The FDA seems to think so and is willing to spend $5.6 million to find out.
Earlier this month the regulatory agency invested in research being conducted by the Wyss Institute for Biologically Inspired Engineering at Harvard University. Specifically the research is to find out if the Organs-on-Chips technology the university developed can be used to test human physiological responses to radiation, and to evaluate drugs designed to counter those effects. The effort will also be supported by a team in the Vascular Biology Program at Boston Children's Hospital.
The larger application of this technology is the ability to test drugs on human organs as opposed to using animals for testing. This avoids not only the ethical issue of animal testing, but provides accurate responses as often animal models fail to predict human responses.

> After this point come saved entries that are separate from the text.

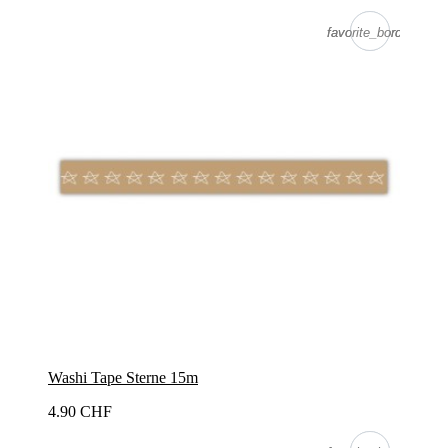
favorite_border
favorite_border
Washi Tape Sterne 15m
4.90 CHF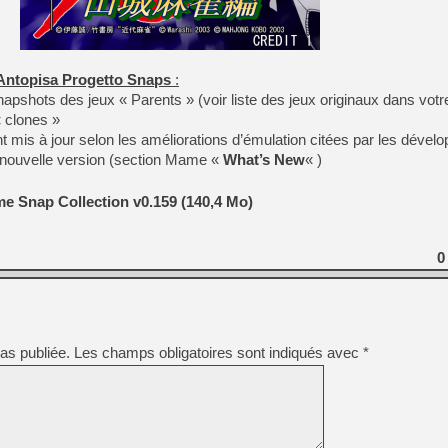
[GK] Nvidia : le prix des 
[GK] Suikoden Star Leap : 
[Mo5] La mini borne d’arc
[GK] Atari renoue avec les 
Antopisa Progetto Snaps
:
[GK] Le studio de FIFA Worl
pshots des jeux « Parents » (voir liste des jeux originaux dans vot
[GK] La PlayStation 1 en L
 clones »
[GK] Dawn of War 4 : les Né
 mis à jour selon les améliorations d’émulation citées par les dével
[GK] CloverPit : l'héritier
 nouvelle version (section Mame «
What’s New
[GK] Stellar Blade : Blood R
« )
[GK] Palworld Online est a
e Snap Collection v0.159 (140,4 Mo)
[GK] Wuchang 2 : le souls-l
[GK] Test : Big Walk est le 
[GK] Starsand Island : la si
0
[GK] Dan Houser (GTA) défe
as publiée.
Les champs obligatoires sont indiqués avec
*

The Organs-on-Chips are tiny, microfluidic devices that are lined by living human cells and mimic complex organ physiology. Cells are either donated or are extra cells from surgical procedures.
The institute has over ten different organs-on-chips in development according to its Founding Director Don Ingber, M.D., Ph.D (To view a video of Dr. Ingber talking about this technology click here.)
This technology has been recognized internationally for its potential to replace animal testing and as a new way to model human disease, test new drugs, and screen for environmental toxins.
The Wyss Institute received support for its organs-on-chips technology from the Defense Advanced Research Projects Agency and the National Institutes of Health, which led to the development of these devices.